Quick Tip: To prove a function is one-one, assume \( f(x_1) = f(x_2) \) and show that it leads to \( x_1 = x_2 \). To prove a function is onto, solve for \( x \) in terms of \( y \) to show every value of \( y \) corresponds to some \( x \).

Answer 1

Demonstration of one-to-one property:
A function is defined as one-to-one (or injective) if, for any \( x_1, x_2 \in \mathbb{R} \), the condition \( f(x_1) = f(x_2) \) implies \( x_1 = x_2 \).
Assume \( f(x_1) = f(x_2) \). This leads to:
\[ 4x_1^3 - 5 = 4x_2^3 - 5 \] Upon simplification:
\[ 4x_1^3 = 4x_2^3 \] \[ x_1^3 = x_2^3 \] Taking the cube root of both sides yields:
\[ x_1 = x_2 \] Consequently, the function \( f(x) = 4x^3 - 5 \) is demonstrated to be one-to-one (injective).
Demonstration of onto property:
A function is considered onto (or surjective) if for every element \( y \in \mathbb{R} \), there exists an element \( x \in \mathbb{R} \) such that \( f(x) = y \).

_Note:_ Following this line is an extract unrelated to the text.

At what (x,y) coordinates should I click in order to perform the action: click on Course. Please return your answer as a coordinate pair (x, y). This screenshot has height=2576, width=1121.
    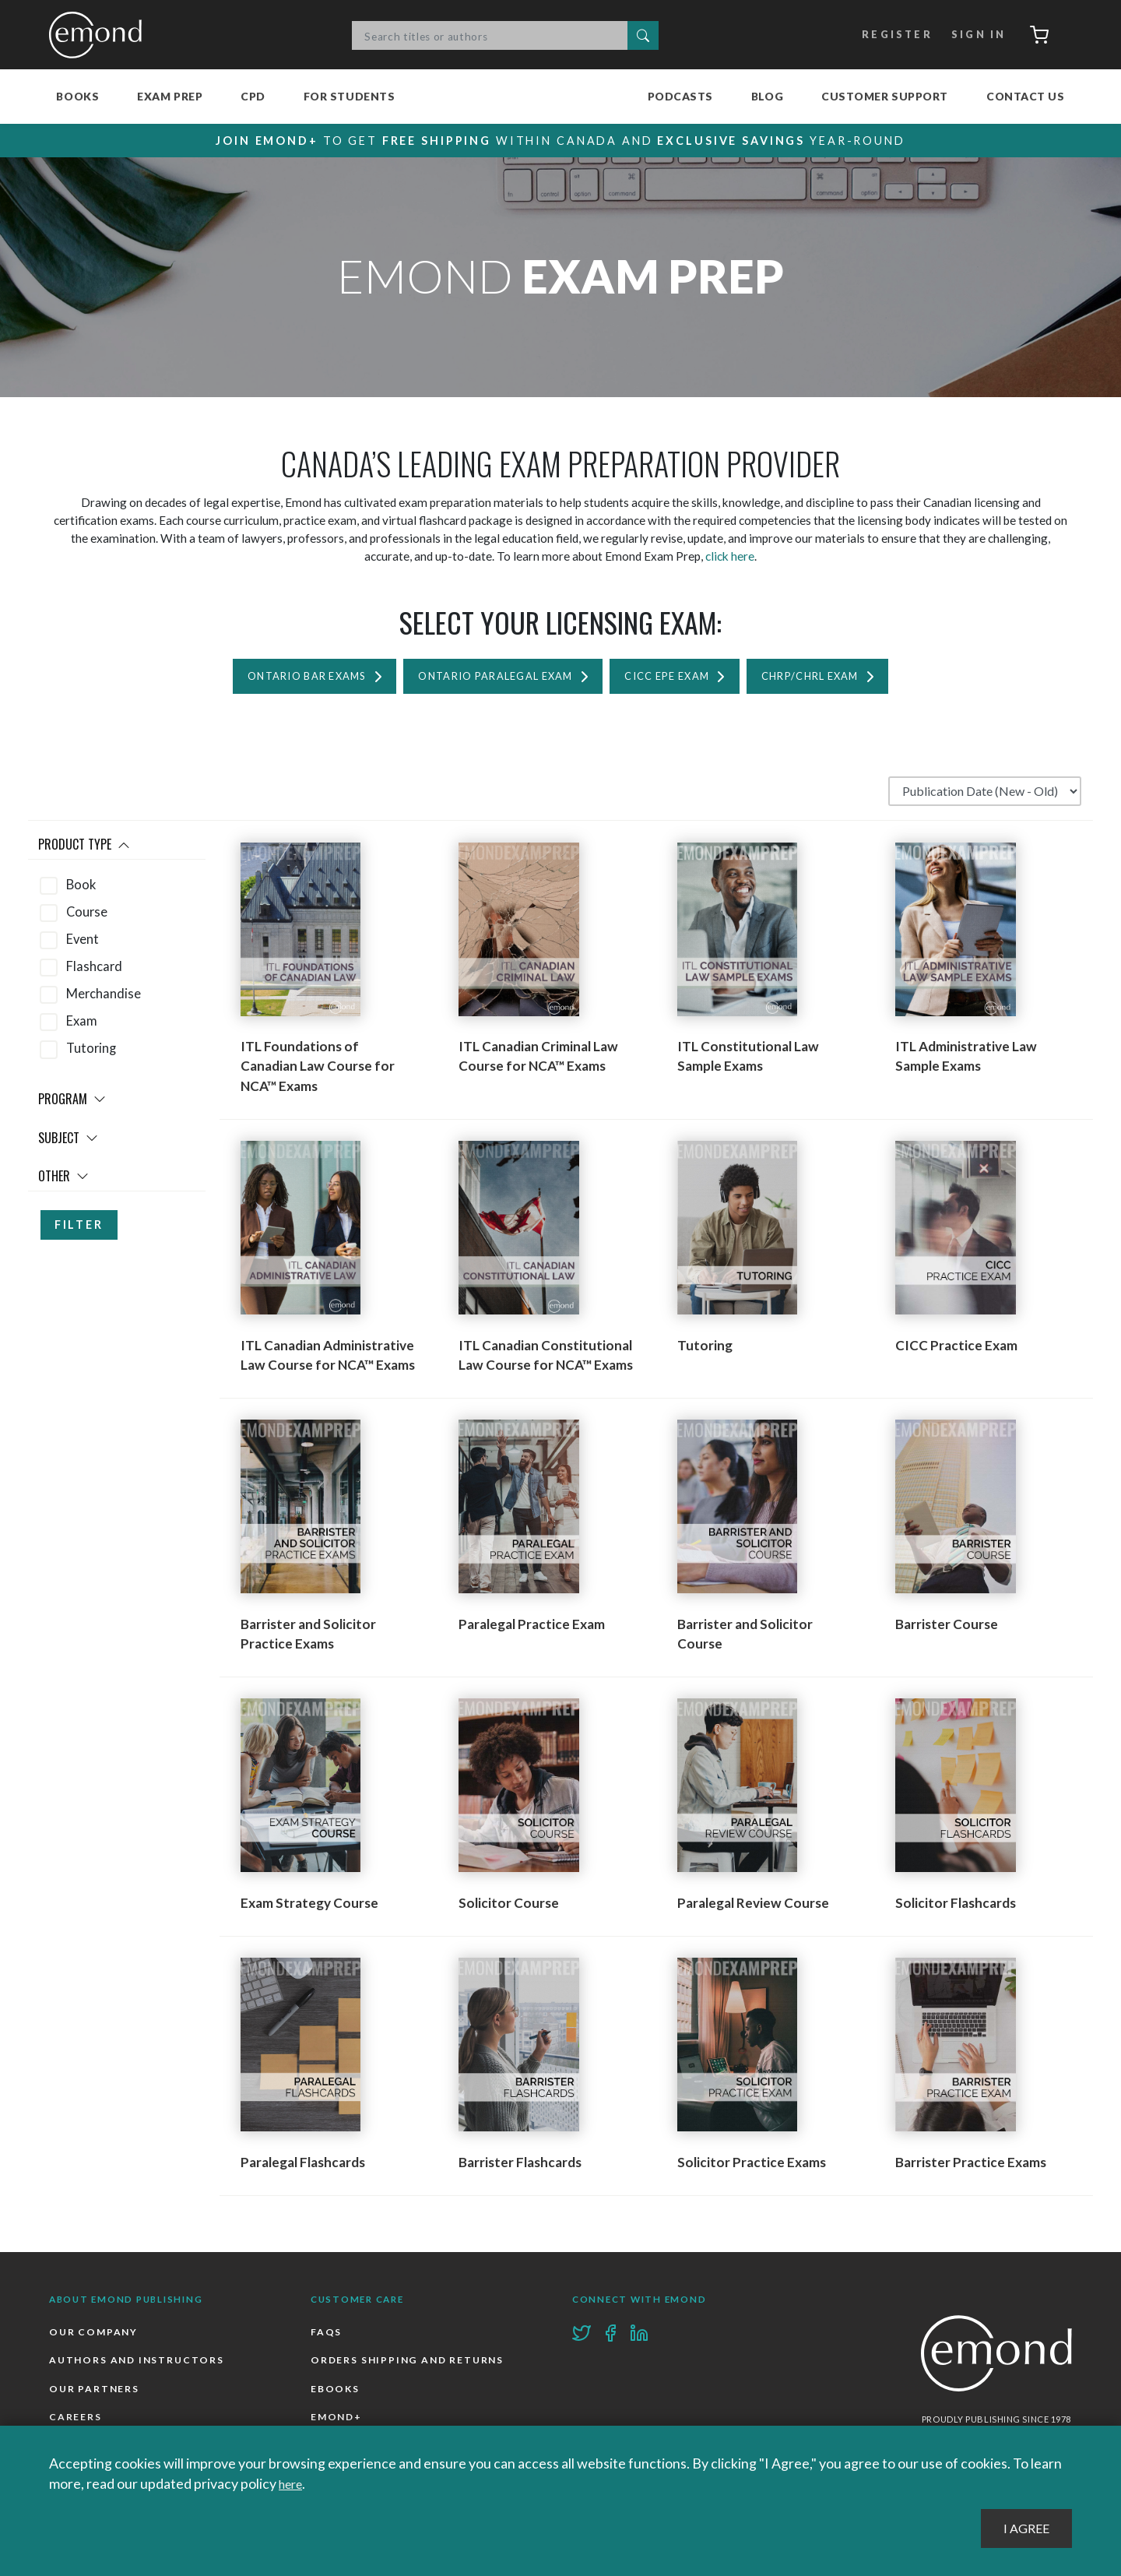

Let \( y \in \mathbb{R} \) be an arbitrary value. We aim to find an \( x \in \mathbb{R} \) satisfying:
\[ f(x) = y \] Substituting the function definition:
\[ 4x^3 - 5 = y \] Solving for \( x \):
\[ 4x^3 = y + 5 \] \[ x^3 = \frac{y + 5}{4} \] \[ x = \sqrt[3]{\frac{y + 5}{4}} \] This shows that for any \( y \in \mathbb{R} \), a corresponding \( x \in \mathbb{R} \) exists such that \( f(x) = y \). Therefore, the function is onto (surjective).
Conclusion: As the function exhibits both one-to-one and onto properties, it is classified as bijective.